Leave out the pictures, and reproduce exactly the lines from the line containing "Locate an element on the screen. Image" through the final line of the entries.

%%

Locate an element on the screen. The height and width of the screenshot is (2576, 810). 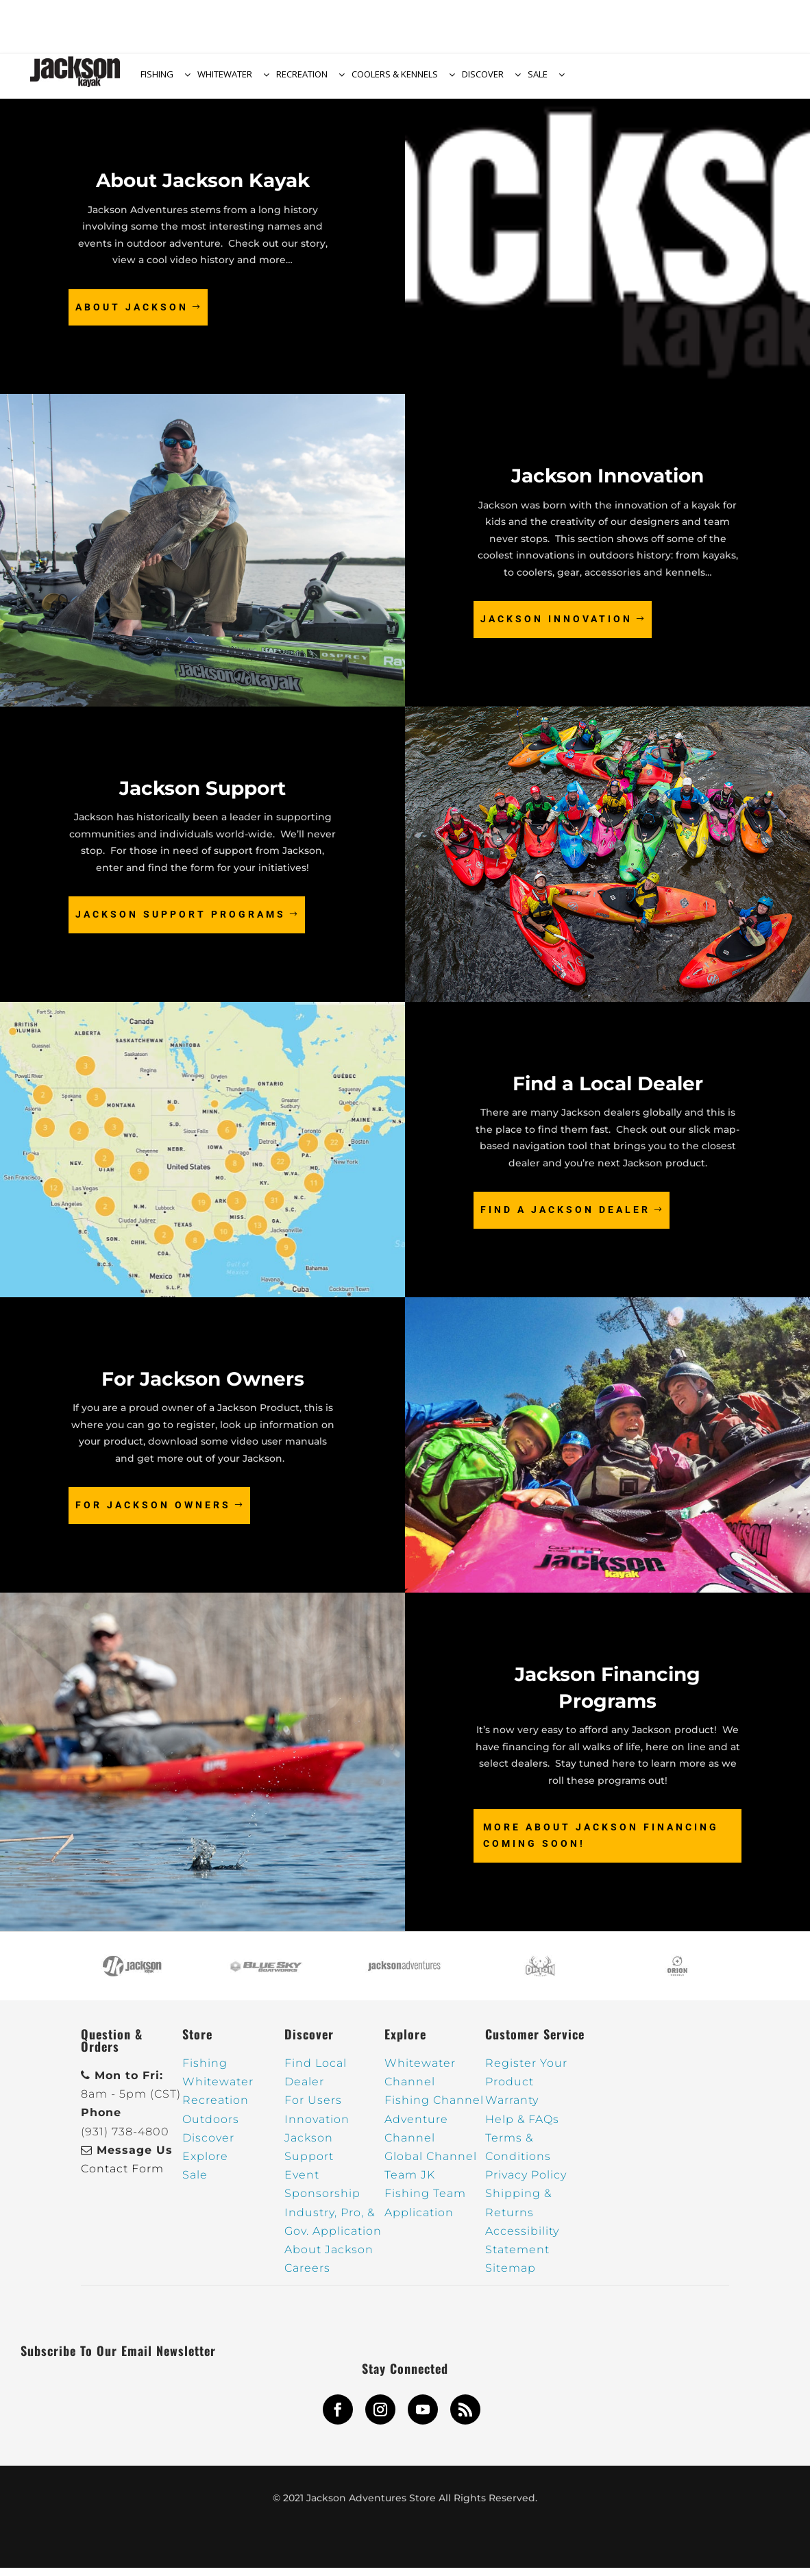
Warranty is located at coordinates (512, 2108).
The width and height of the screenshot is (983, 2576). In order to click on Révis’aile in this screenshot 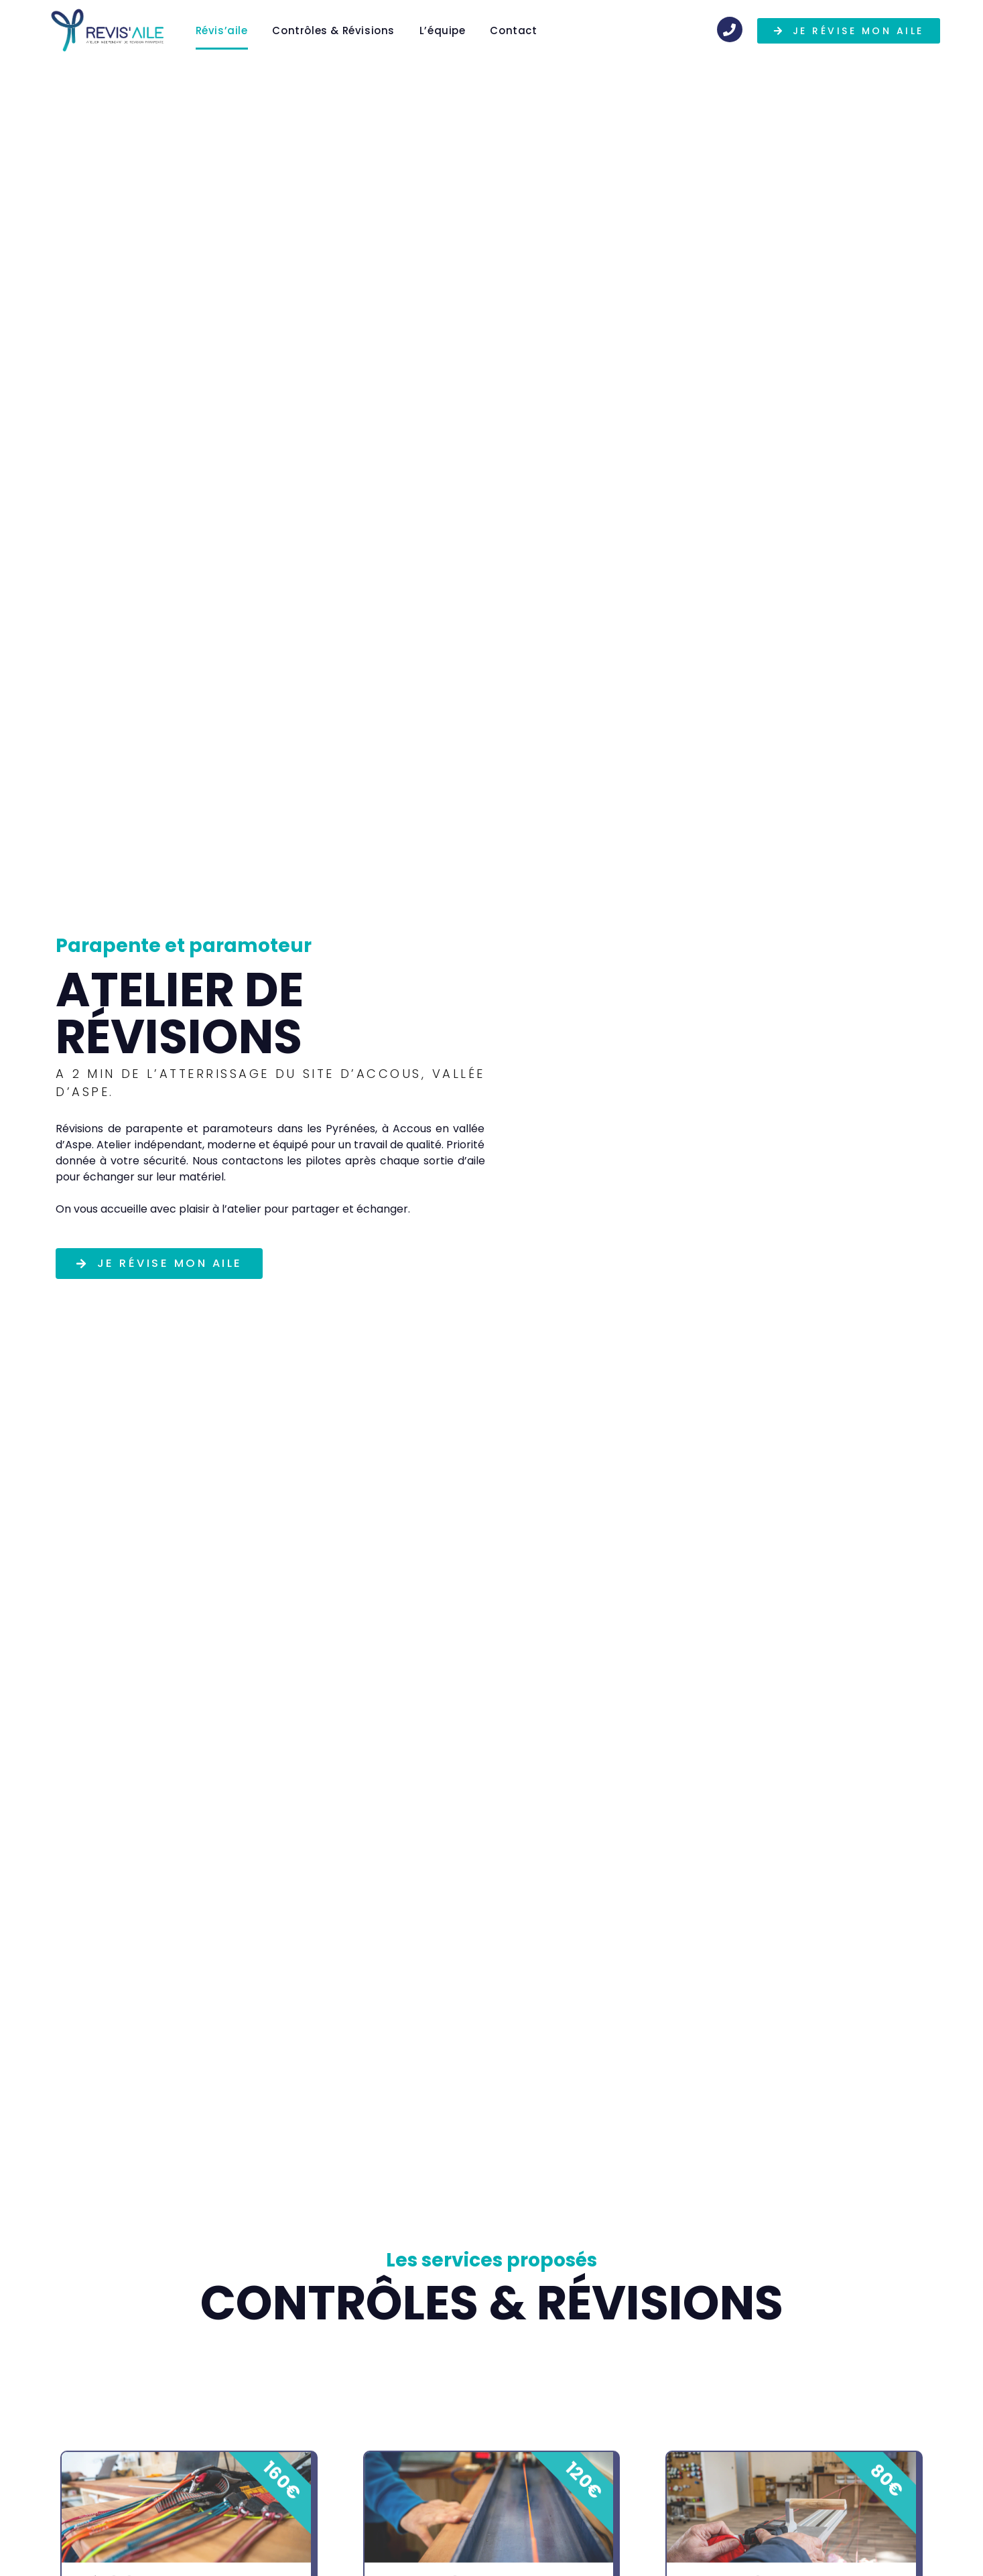, I will do `click(222, 30)`.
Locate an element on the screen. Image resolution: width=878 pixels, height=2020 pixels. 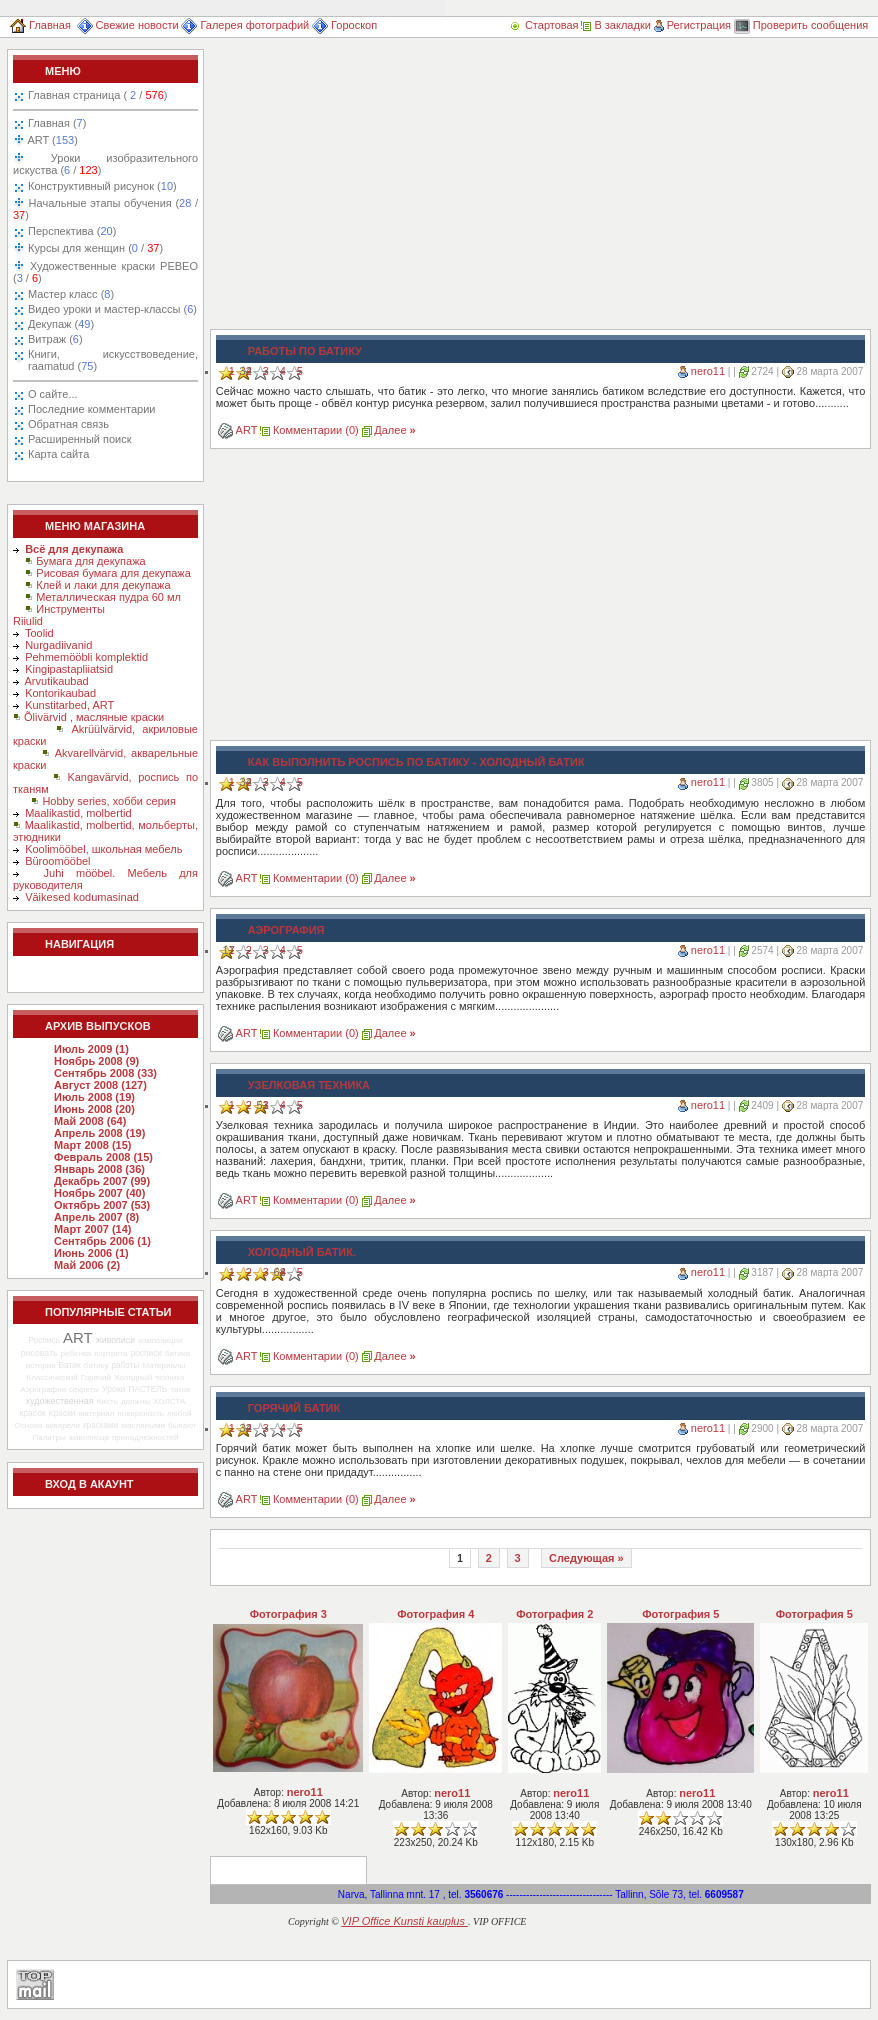
Õlivärvid , масляные краски is located at coordinates (94, 717).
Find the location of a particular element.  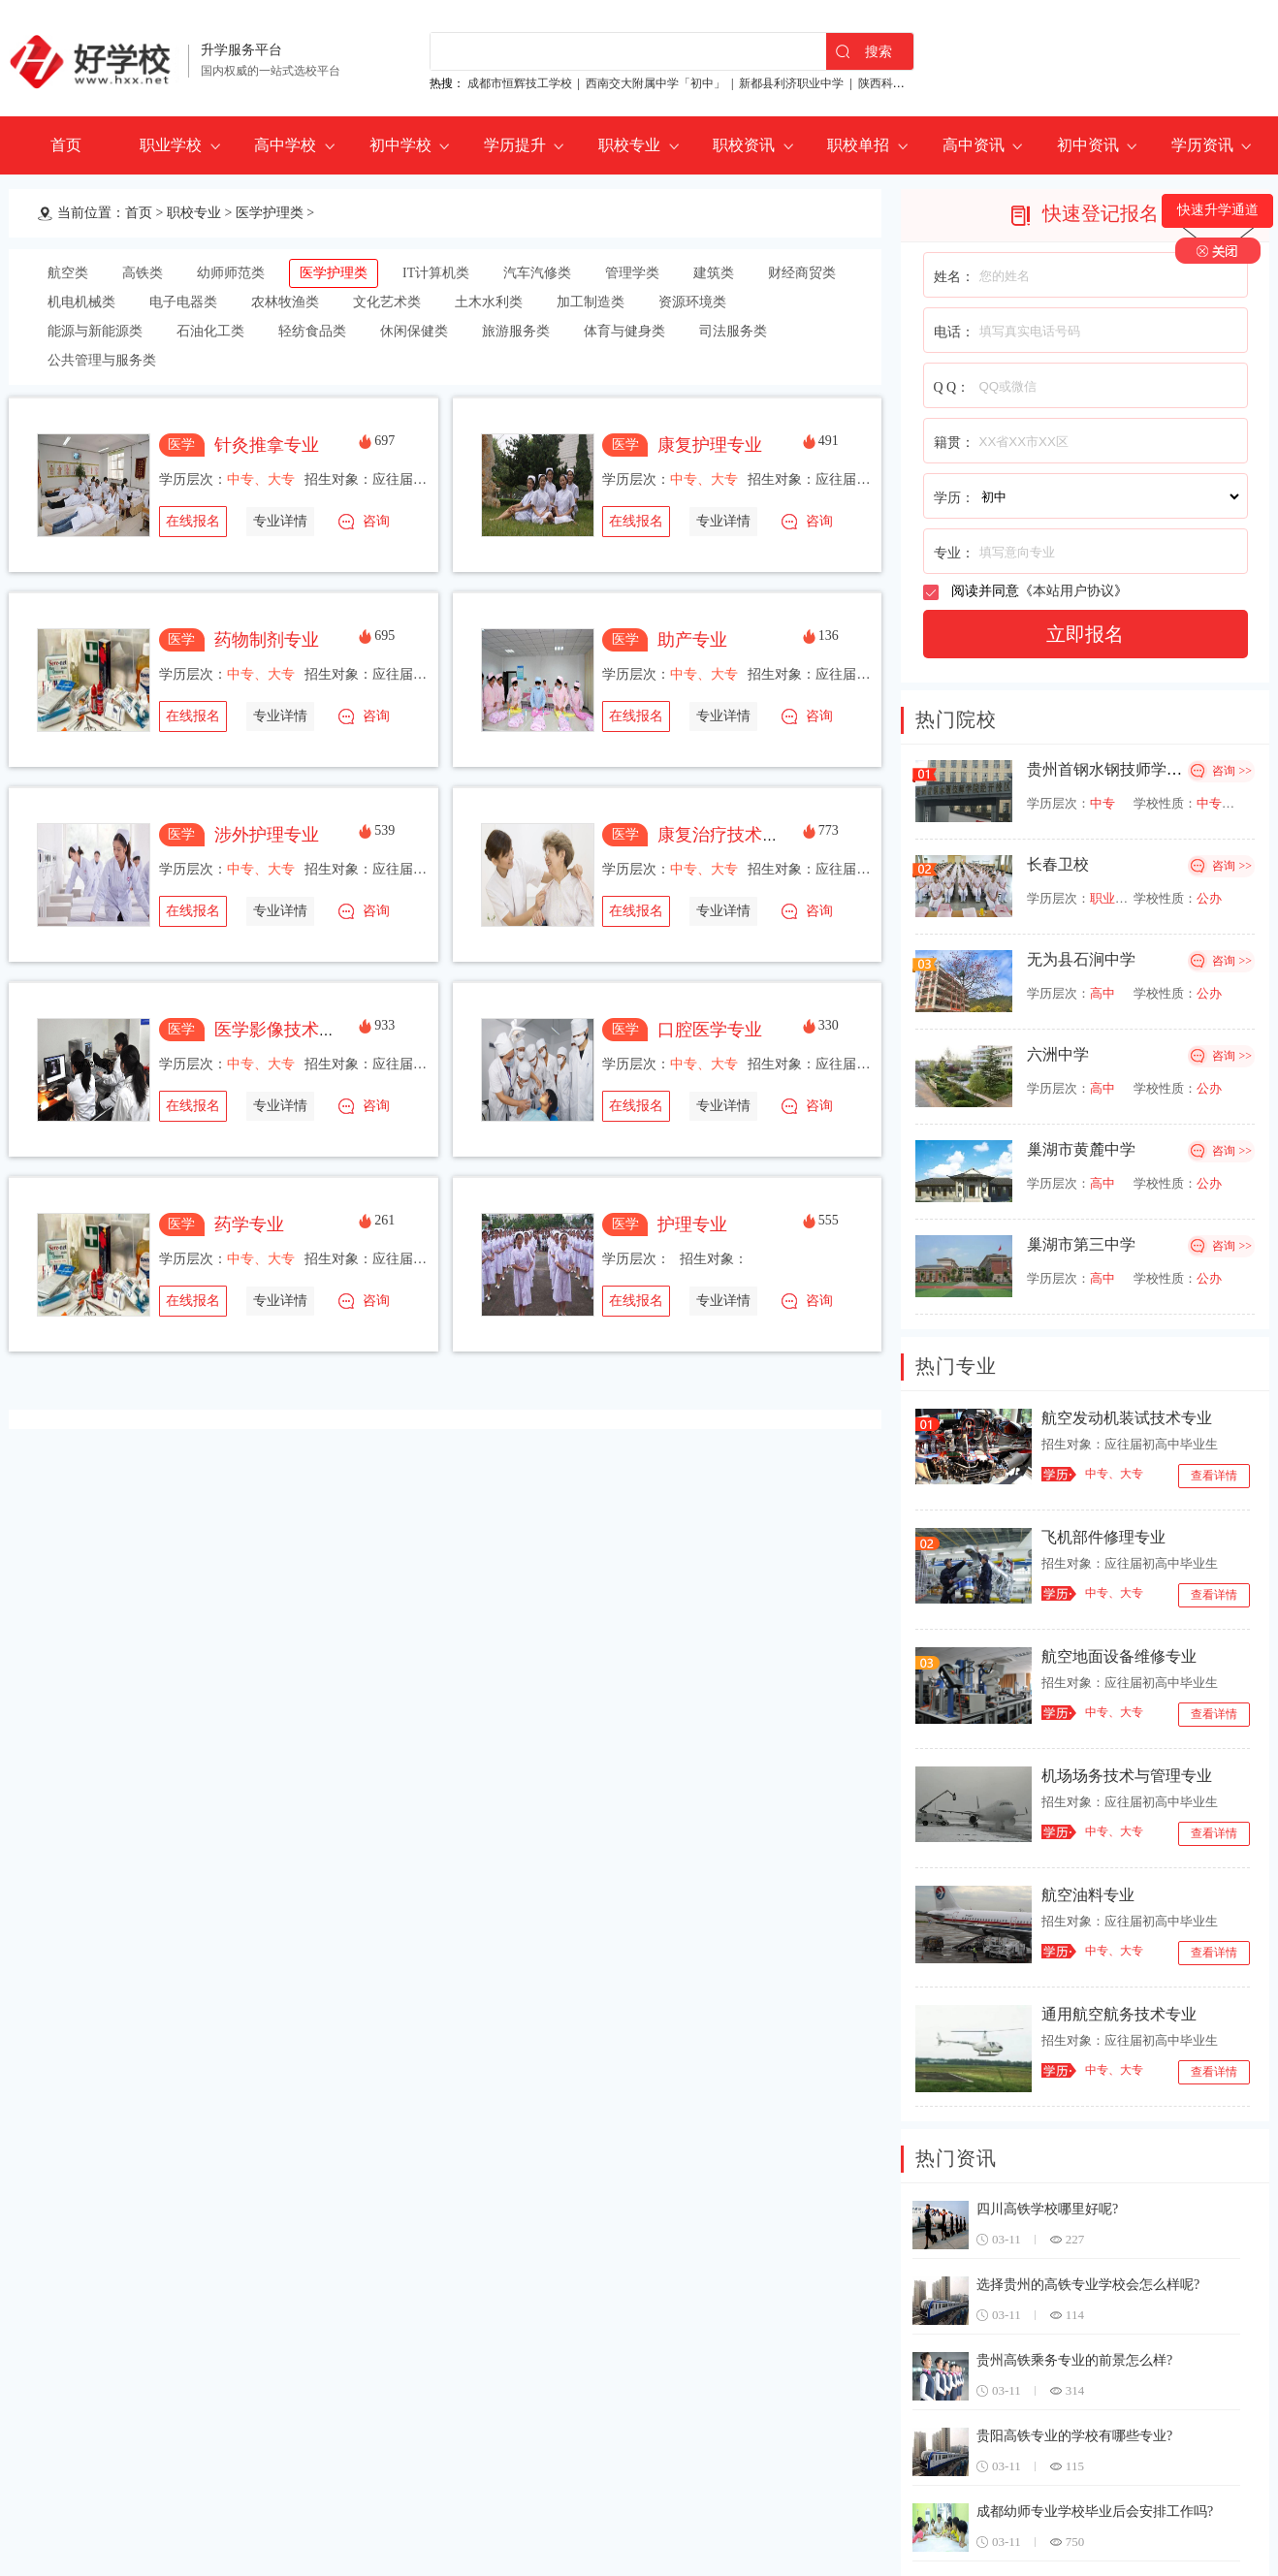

%%

__Exercise output__:
Locate an element on the screen. Image resolution: width=878 pixels, height=2020 pixels. 
Õlivärvid , масляные краски is located at coordinates (94, 717).
Find the location of a particular element.  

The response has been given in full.